EXERCISE BRIEF. Reproduce the line containing "comparado favorablemente con la mezcla" and every line after it through the end of the records. Include nothing else.

[Records drawn from a dataset]
•••••

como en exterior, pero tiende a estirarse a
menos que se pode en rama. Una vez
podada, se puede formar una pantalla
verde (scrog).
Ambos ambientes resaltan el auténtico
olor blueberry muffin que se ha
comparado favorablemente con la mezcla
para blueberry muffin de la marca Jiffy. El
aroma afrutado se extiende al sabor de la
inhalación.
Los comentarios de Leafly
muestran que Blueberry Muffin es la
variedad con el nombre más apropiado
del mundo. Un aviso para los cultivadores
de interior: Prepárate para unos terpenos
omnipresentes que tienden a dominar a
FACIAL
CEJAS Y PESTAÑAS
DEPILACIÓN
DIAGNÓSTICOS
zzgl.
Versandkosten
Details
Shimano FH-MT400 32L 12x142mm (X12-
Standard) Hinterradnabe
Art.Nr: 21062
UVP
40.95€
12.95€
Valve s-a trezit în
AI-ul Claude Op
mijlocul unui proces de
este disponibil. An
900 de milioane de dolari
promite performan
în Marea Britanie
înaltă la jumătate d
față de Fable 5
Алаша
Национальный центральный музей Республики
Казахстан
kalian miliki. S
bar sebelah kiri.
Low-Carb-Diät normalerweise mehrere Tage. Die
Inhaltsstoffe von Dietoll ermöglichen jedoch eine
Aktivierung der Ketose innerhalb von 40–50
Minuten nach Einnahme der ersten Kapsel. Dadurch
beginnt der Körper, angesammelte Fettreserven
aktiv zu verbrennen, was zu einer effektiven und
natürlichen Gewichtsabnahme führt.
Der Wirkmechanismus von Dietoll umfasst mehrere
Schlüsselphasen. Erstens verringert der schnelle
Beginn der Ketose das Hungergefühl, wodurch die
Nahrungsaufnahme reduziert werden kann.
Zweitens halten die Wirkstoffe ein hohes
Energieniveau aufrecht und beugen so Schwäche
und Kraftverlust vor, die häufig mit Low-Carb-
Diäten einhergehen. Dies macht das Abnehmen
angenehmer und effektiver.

•••••

SOLUTION TO THIS PROBLEM.
comparado favorablemente con la mezcla
para blueberry muffin de la marca Jiffy. El
aroma afrutado se extiende al sabor de la
inhalación.
Los comentarios de Leafly
muestran que Blueberry Muffin es la
variedad con el nombre más apropiado
del mundo. Un aviso para los cultivadores
de interior: Prepárate para unos terpenos
omnipresentes que tienden a dominar a
FACIAL
CEJAS Y PESTAÑAS
DEPILACIÓN
DIAGNÓSTICOS
zzgl.
Versandkosten
Details
Shimano FH-MT400 32L 12x142mm (X12-
Standard) Hinterradnabe
Art.Nr: 21062
UVP
40.95€
12.95€
Valve s-a trezit în
AI-ul Claude Op
mijlocul unui proces de
este disponibil. An
900 de milioane de dolari
promite performan
în Marea Britanie
înaltă la jumătate d
față de Fable 5
Алаша
Национальный центральный музей Республики
Казахстан
kalian miliki. S
bar sebelah kiri.
Low-Carb-Diät normalerweise mehrere Tage. Die
Inhaltsstoffe von Dietoll ermöglichen jedoch eine
Aktivierung der Ketose innerhalb von 40–50
Minuten nach Einnahme der ersten Kapsel. Dadurch
beginnt der Körper, angesammelte Fettreserven
aktiv zu verbrennen, was zu einer effektiven und
natürlichen Gewichtsabnahme führt.
Der Wirkmechanismus von Dietoll umfasst mehrere
Schlüsselphasen. Erstens verringert der schnelle
Beginn der Ketose das Hungergefühl, wodurch die
Nahrungsaufnahme reduziert werden kann.
Zweitens halten die Wirkstoffe ein hohes
Energieniveau aufrecht und beugen so Schwäche
und Kraftverlust vor, die häufig mit Low-Carb-
Diäten einhergehen. Dies macht das Abnehmen
angenehmer und effektiver.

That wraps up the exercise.